**Task item**
What is needed here is an exact copy of all the records below.

**The input**
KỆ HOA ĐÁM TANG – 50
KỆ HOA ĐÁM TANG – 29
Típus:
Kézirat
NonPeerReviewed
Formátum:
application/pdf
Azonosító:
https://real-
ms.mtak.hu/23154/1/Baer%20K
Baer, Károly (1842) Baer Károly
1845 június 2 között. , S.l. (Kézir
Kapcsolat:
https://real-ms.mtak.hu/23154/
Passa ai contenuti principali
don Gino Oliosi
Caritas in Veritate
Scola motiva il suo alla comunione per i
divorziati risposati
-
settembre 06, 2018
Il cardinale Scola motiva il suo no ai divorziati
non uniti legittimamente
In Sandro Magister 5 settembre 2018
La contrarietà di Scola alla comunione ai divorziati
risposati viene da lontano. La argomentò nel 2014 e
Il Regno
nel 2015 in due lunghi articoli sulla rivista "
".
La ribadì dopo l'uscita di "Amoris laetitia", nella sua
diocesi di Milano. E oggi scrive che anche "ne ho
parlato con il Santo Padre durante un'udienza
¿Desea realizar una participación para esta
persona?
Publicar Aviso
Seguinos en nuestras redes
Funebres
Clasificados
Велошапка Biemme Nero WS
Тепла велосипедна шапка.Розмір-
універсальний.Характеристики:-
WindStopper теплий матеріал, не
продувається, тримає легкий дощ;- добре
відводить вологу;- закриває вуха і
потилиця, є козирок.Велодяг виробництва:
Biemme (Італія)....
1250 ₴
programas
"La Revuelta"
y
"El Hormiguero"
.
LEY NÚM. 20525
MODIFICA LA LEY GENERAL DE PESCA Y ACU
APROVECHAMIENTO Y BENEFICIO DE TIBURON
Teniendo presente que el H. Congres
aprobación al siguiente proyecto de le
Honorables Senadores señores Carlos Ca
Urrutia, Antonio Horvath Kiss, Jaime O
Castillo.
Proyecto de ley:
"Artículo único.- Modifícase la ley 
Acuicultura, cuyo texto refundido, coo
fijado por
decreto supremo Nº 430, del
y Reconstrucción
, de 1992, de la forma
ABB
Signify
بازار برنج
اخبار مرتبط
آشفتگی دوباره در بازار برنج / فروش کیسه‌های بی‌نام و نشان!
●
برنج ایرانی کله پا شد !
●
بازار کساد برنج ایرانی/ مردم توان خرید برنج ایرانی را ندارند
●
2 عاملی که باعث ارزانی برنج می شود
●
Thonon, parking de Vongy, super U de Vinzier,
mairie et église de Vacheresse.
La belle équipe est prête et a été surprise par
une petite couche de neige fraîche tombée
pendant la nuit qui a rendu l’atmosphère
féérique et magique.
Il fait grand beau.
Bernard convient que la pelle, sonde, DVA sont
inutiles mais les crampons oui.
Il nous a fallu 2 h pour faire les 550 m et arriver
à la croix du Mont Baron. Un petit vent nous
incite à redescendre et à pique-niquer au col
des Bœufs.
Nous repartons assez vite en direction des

**Written answer**
KỆ HOA ĐÁM TANG – 50
KỆ HOA ĐÁM TANG – 29
Típus:
Kézirat
NonPeerReviewed
Formátum:
application/pdf
Azonosító:
https://real-
ms.mtak.hu/23154/1/Baer%20K
Baer, Károly (1842) Baer Károly
1845 június 2 között. , S.l. (Kézir
Kapcsolat:
https://real-ms.mtak.hu/23154/
Passa ai contenuti principali
don Gino Oliosi
Caritas in Veritate
Scola motiva il suo alla comunione per i
divorziati risposati
-
settembre 06, 2018
Il cardinale Scola motiva il suo no ai divorziati
non uniti legittimamente
In Sandro Magister 5 settembre 2018
La contrarietà di Scola alla comunione ai divorziati
risposati viene da lontano. La argomentò nel 2014 e
Il Regno
nel 2015 in due lunghi articoli sulla rivista "
".
La ribadì dopo l'uscita di "Amoris laetitia", nella sua
diocesi di Milano. E oggi scrive che anche "ne ho
parlato con il Santo Padre durante un'udienza
¿Desea realizar una participación para esta
persona?
Publicar Aviso
Seguinos en nuestras redes
Funebres
Clasificados
Велошапка Biemme Nero WS
Тепла велосипедна шапка.Розмір-
універсальний.Характеристики:-
WindStopper теплий матеріал, не
продувається, тримає легкий дощ;- добре
відводить вологу;- закриває вуха і
потилиця, є козирок.Велодяг виробництва:
Biemme (Італія)....
1250 ₴
programas
"La Revuelta"
y
"El Hormiguero"
.
LEY NÚM. 20525
MODIFICA LA LEY GENERAL DE PESCA Y ACU
APROVECHAMIENTO Y BENEFICIO DE TIBURON
Teniendo presente que el H. Congres
aprobación al siguiente proyecto de le
Honorables Senadores señores Carlos Ca
Urrutia, Antonio Horvath Kiss, Jaime O
Castillo.
Proyecto de ley:
"Artículo único.- Modifícase la ley 
Acuicultura, cuyo texto refundido, coo
fijado por
decreto supremo Nº 430, del
y Reconstrucción
, de 1992, de la forma
ABB
Signify
بازار برنج
اخبار مرتبط
آشفتگی دوباره در بازار برنج / فروش کیسه‌های بی‌نام و نشان!
●
برنج ایرانی کله پا شد !
●
بازار کساد برنج ایرانی/ مردم توان خرید برنج ایرانی را ندارند
●
2 عاملی که باعث ارزانی برنج می شود
●
Thonon, parking de Vongy, super U de Vinzier,
mairie et église de Vacheresse.
La belle équipe est prête et a été surprise par
une petite couche de neige fraîche tombée
pendant la nuit qui a rendu l’atmosphère
féérique et magique.
Il fait grand beau.
Bernard convient que la pelle, sonde, DVA sont
inutiles mais les crampons oui.
Il nous a fallu 2 h pour faire les 550 m et arriver
à la croix du Mont Baron. Un petit vent nous
incite à redescendre et à pique-niquer au col
des Bœufs.
Nous repartons assez vite en direction des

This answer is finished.